While some are impressed with his answers to moderately complex theological questions, many are skeptical, claiming that giving a machine the face and name of God is a form of idolatry. Others worry that it will turn Jesus into a "woke warrior."

AI Coca-Cola Ad

The holiday season is upon us, and Coca-Cola has released its newest Christmas ad campaign. These latest commercials feature shiny, Coca-Cola red semi-trucks driving through an idyllic winter wonderland on a mission to deliver soda to a festively decorated town — standard holiday ad fare. But this year, Coca-Cola decided to put a "futuristic spin" on their ad campaignthe commercials are all AI-generated. It doesn't take a detective to spot the tell-tale AI hallmarks, from truck wheels that don't spin as the truck is driving to the eerie expressions of the people in the ad that twist and contort in creepy ways.

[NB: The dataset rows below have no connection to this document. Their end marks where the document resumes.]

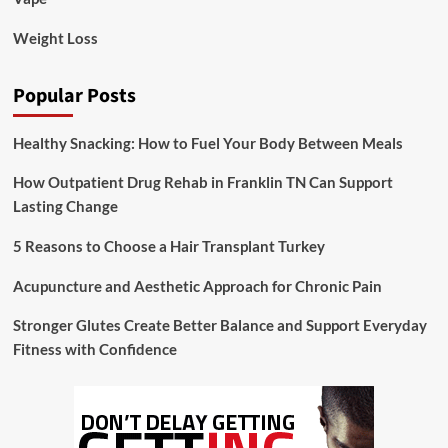
Weight Loss
Popular Posts
Healthy Snacking: How to Fuel Your Body Between Meals
How Outpatient Drug Rehab in Franklin TN Can Support
Lasting Change
5 Reasons to Choose a Hair Transplant Turkey
Acupuncture and Aesthetic Approach for Chronic Pain
Stronger Glutes Create Better Balance and Support Everyday
Fitness with Confidence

The holiday magic is lost.

AI Grandma

A British telecom company, Virgin Media O2, unveiled Daisy, an AI chatbot designed to scam the scammers. Daisy is designed to sound and talk like an elderly woman and is tasked to deliberately connect with telephone scammers (who typically target older people) and waste their time with heaps of meandering chatter so that scammers have less time to target real people. Daisy has already proved capable of fooling scammers into long phone conversations, which ultimately end up fruitless. Can you think of a better use of AI?